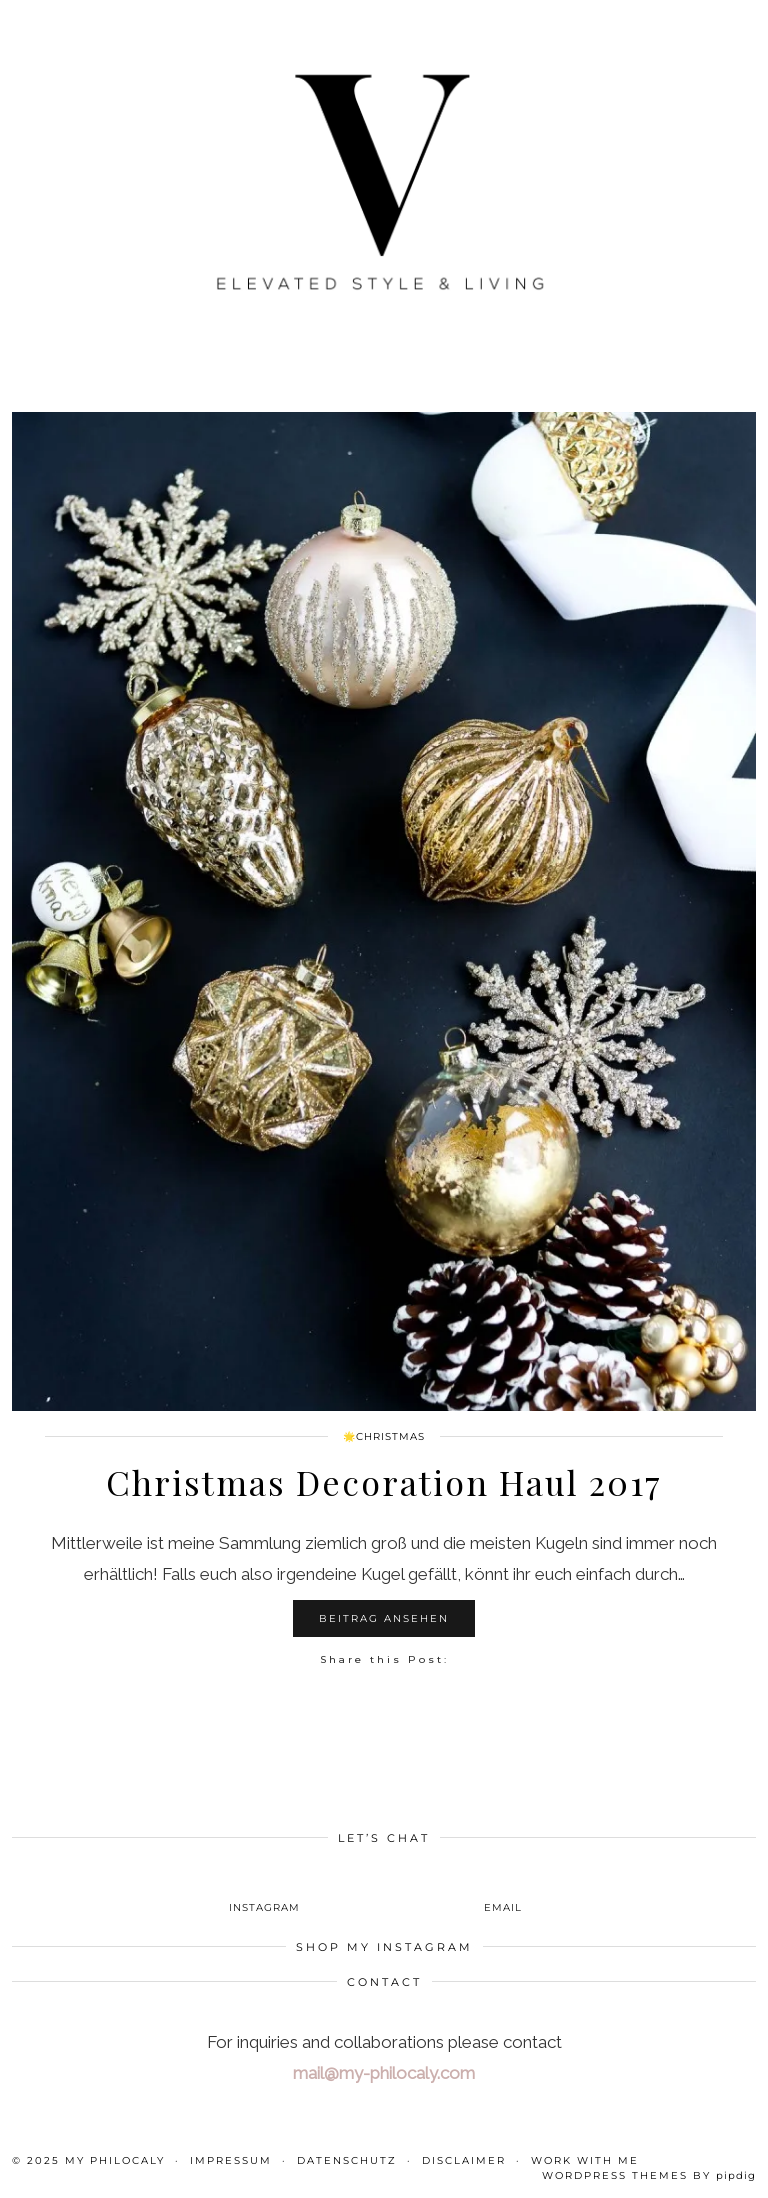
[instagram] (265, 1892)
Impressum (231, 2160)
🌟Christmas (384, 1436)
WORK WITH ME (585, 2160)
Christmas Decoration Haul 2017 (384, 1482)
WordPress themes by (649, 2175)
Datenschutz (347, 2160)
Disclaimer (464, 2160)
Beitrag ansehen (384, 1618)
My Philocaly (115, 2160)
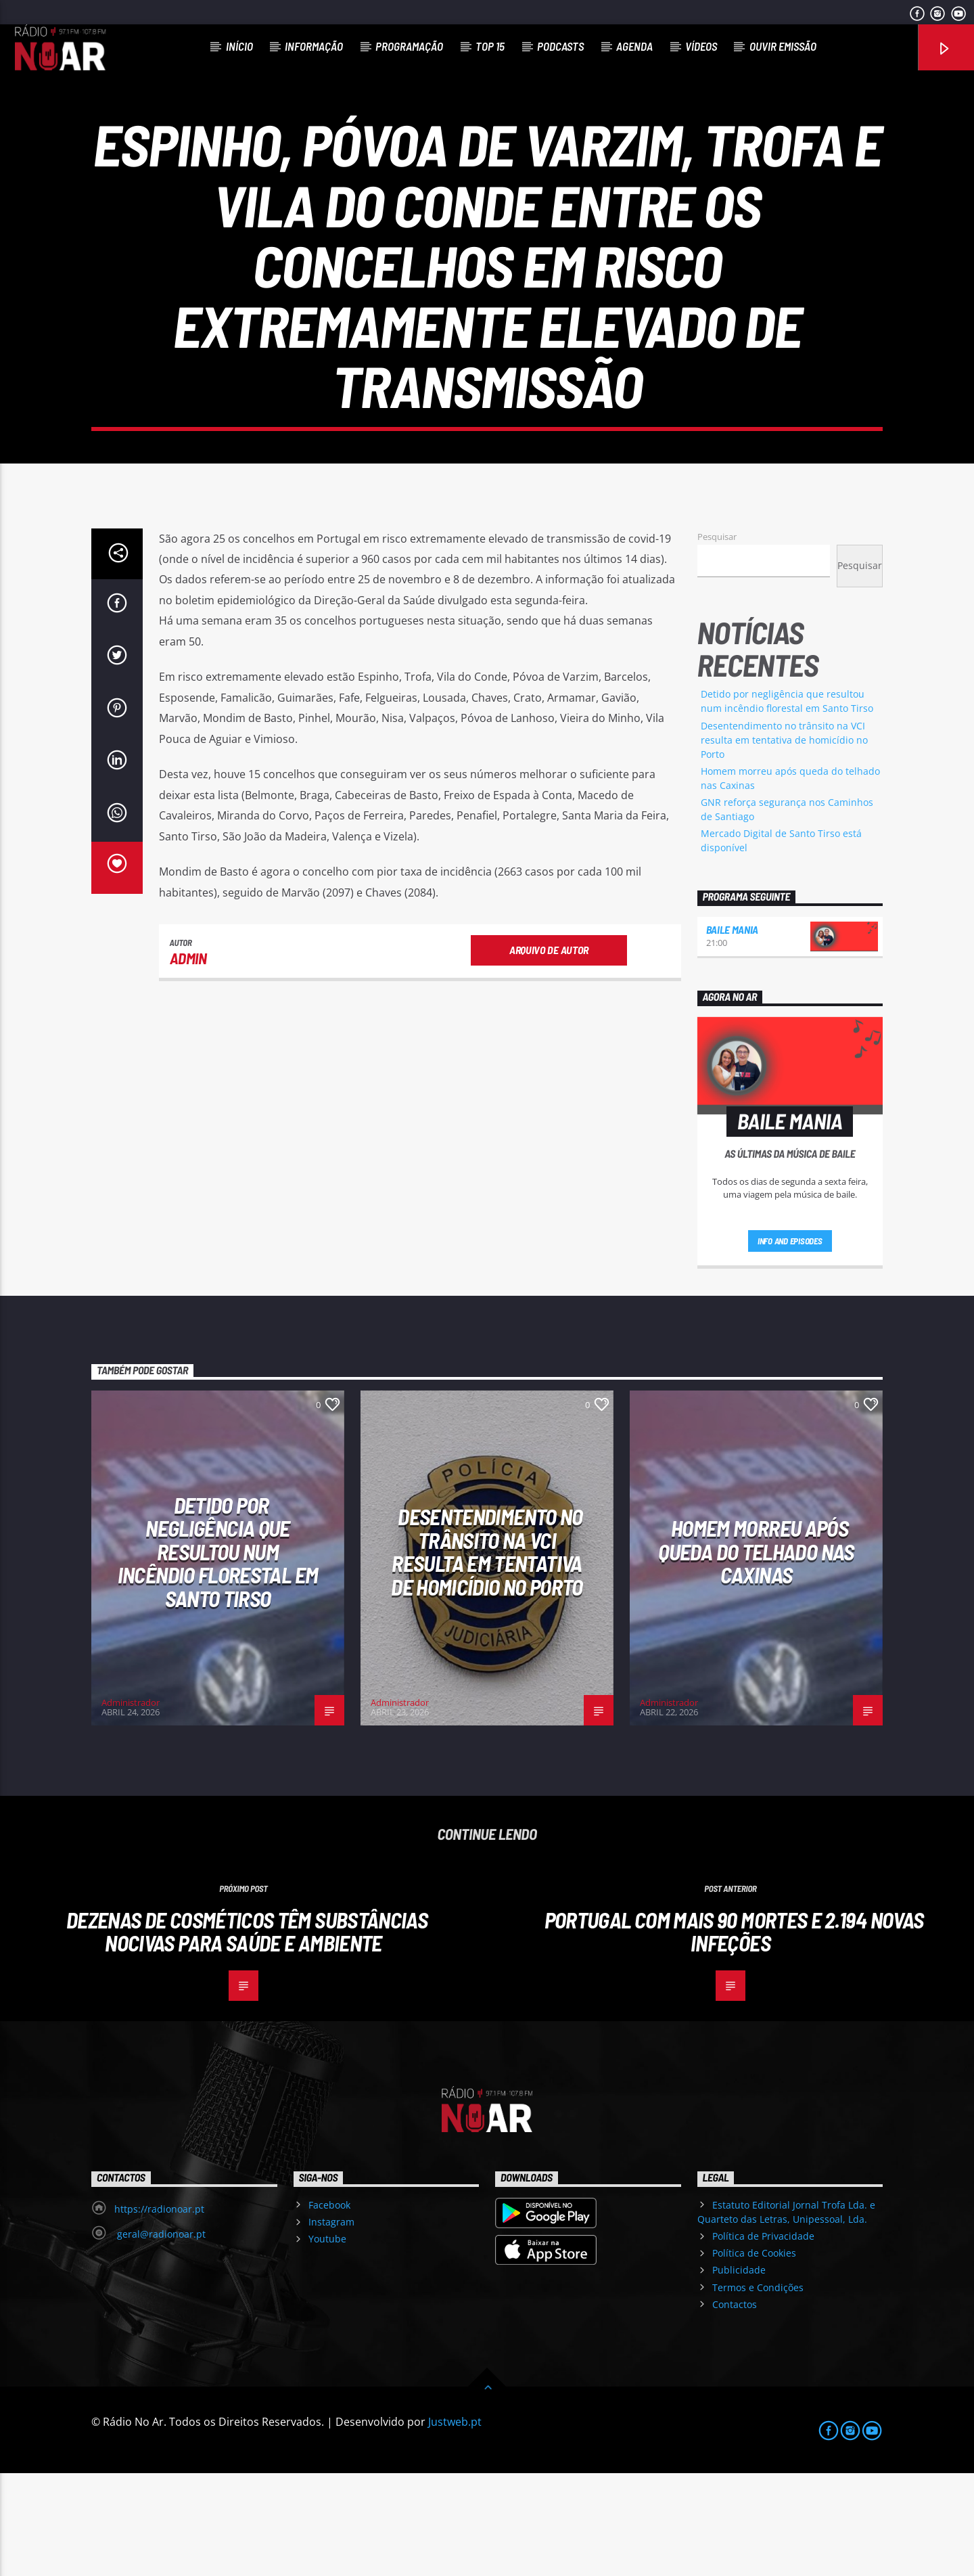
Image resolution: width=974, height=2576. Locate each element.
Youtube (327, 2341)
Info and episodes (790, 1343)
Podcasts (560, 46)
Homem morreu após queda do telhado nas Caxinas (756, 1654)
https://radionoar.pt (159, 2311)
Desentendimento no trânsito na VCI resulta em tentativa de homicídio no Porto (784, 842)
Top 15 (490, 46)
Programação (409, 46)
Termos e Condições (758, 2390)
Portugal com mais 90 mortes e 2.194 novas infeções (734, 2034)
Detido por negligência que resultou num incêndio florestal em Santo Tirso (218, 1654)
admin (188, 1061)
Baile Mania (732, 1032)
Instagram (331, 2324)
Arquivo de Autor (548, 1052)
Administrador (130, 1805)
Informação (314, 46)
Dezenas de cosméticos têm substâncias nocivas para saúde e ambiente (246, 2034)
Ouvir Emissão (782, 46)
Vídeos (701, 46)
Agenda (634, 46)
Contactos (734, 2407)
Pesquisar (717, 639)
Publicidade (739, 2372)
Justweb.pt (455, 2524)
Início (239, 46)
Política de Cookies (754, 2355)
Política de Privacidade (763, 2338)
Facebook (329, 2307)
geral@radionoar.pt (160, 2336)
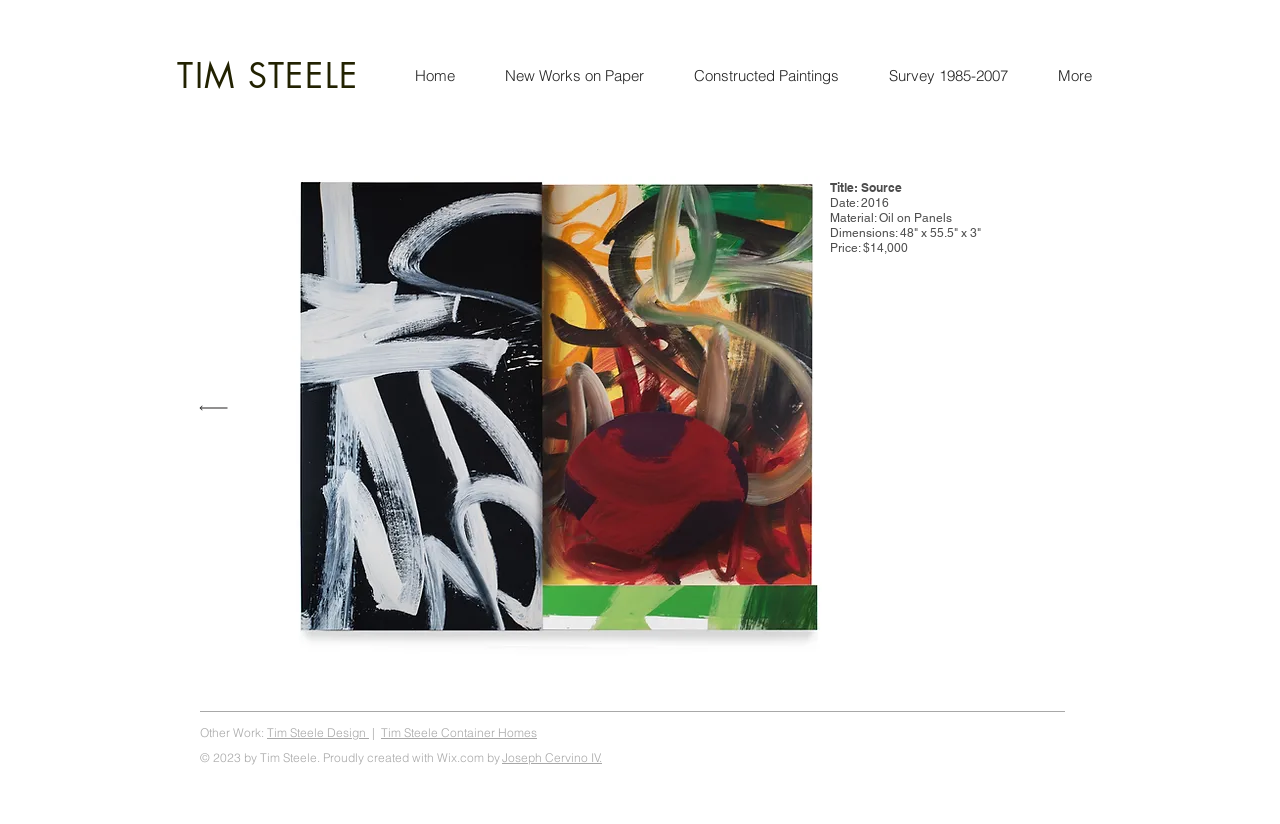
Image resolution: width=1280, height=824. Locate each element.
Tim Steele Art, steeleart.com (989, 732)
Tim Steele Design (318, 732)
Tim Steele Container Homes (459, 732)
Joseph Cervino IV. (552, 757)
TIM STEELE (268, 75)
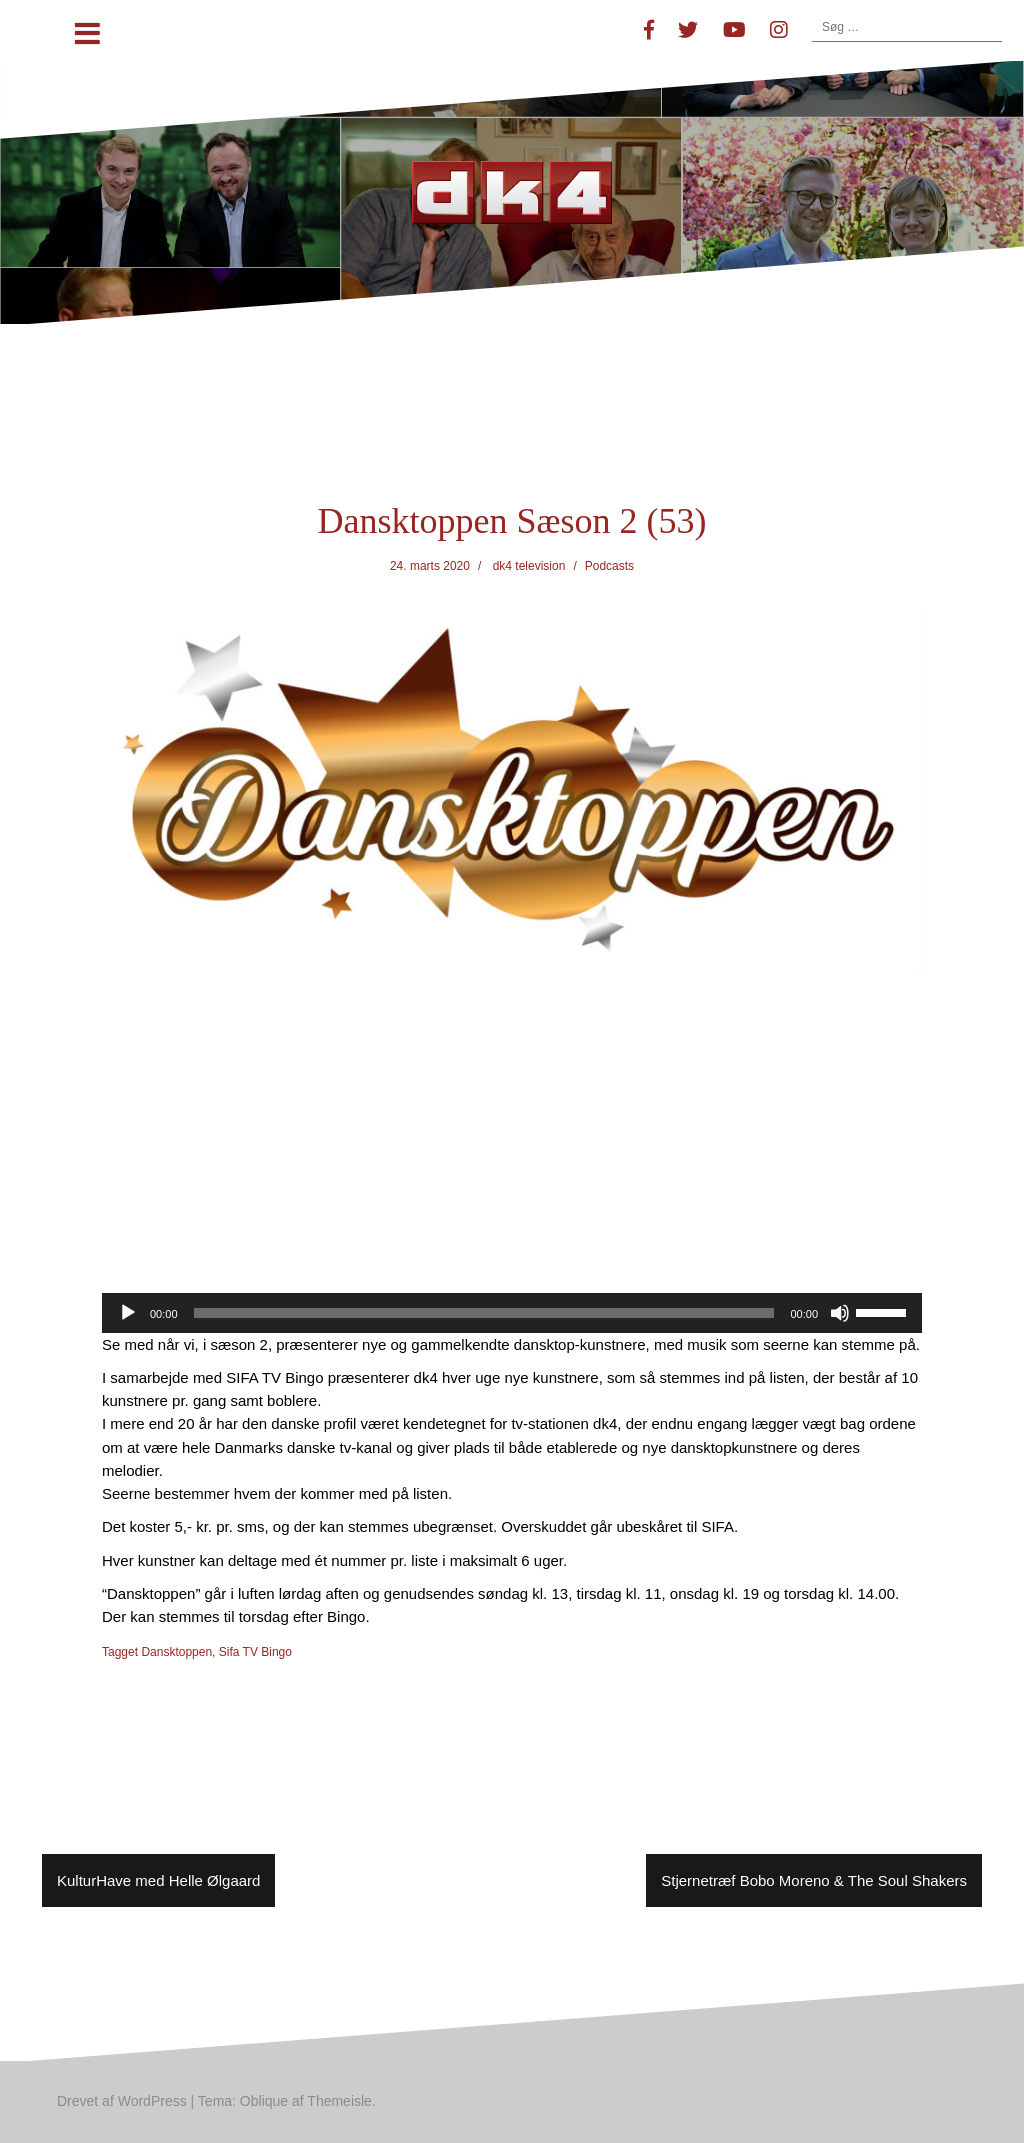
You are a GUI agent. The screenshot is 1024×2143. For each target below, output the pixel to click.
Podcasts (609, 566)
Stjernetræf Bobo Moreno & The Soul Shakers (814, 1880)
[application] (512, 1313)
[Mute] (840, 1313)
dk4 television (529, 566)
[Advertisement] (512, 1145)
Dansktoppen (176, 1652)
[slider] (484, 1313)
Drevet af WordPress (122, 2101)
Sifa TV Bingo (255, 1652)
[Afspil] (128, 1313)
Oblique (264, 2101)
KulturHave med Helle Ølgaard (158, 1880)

TASK OBJECTIVE —
When a line in the data contains the string "radionoar", copy that line.

ANSWER —
https://radionoar.pt (159, 2311)
geral@radionoar.pt (160, 2336)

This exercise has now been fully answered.